The annual dental professional salary survey

Dental assistant survey audience demographics

Ninety-six percent of the responding dental assistants were female, with 48% between 25 to 44 years old. Thirty-seven percent are the sole income earners in their households. Eighty-five percent of respondents have completed a college-level program in dental assisting, while 50% reported they have expanded duties certification and 45% have DANB certification.

The majority of respondents (76%) assist general dentists, and the remaining 24% assist dental specialists. Forty-five percent work with office teams of five to 10 members, and nearly 22% work on large teams of more than 15 members. Seventy-five percent of responding dental assistants work in private practice settings, while 16% work in corporate practices. Of the 9% who responded “other,” they assist ib public health facilities, community clinics, hospitals, universities, military facilities, prisons, and public schools.

One out of five DAs work in more than one dental office

Just over 21% percent of this year’s responding dental assistants reported they work more than one job.
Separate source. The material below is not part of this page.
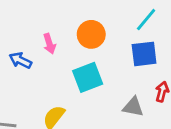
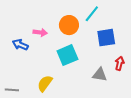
cyan line: (146, 20) -> (92, 14), moved
pink arrow: (49, 44) -> (40, 32), turned -64

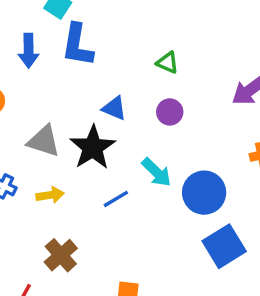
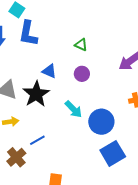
blue line: (116, 199) -> (37, 140), moved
Seventeen percent reported they work a side job that is nonclinical in nature. Eighty-four percent of respondents said they work more than 30 hours per week, and 10% work more than 40 hours a week. Just over half (57%) said they are satisfied with their hours.
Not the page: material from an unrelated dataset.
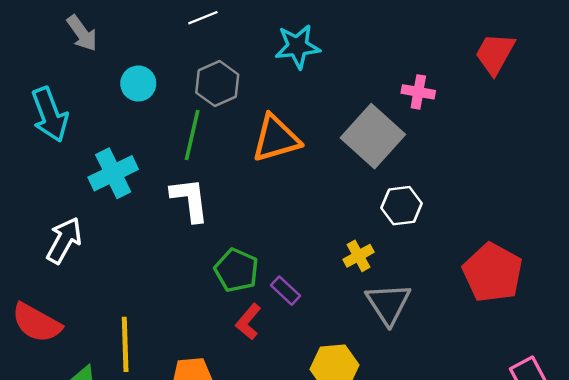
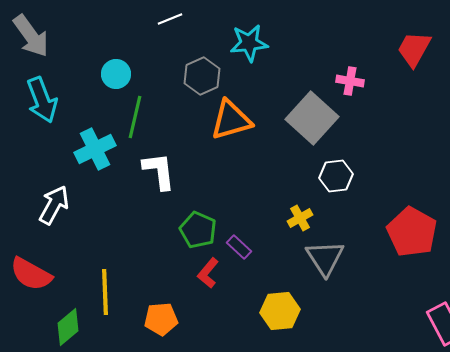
gray arrow: (82, 33) -> (31, 36), moved, size x1.4
gray hexagon: (217, 84) -> (202, 76), moved
green line: (192, 135) -> (135, 117), moved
Many dental assistants also do phone and administrative work

Nearly half of the responding dental assistants said they perform “front office” duties in addition to their clinical duties. One in three respondents said “treatment coordinator” is part of their job title. Since COVID-19, 49% have been asked to take on additional responsibilities beyond their normal job description. Only 18% said they are being compensated for those additional responsibilities.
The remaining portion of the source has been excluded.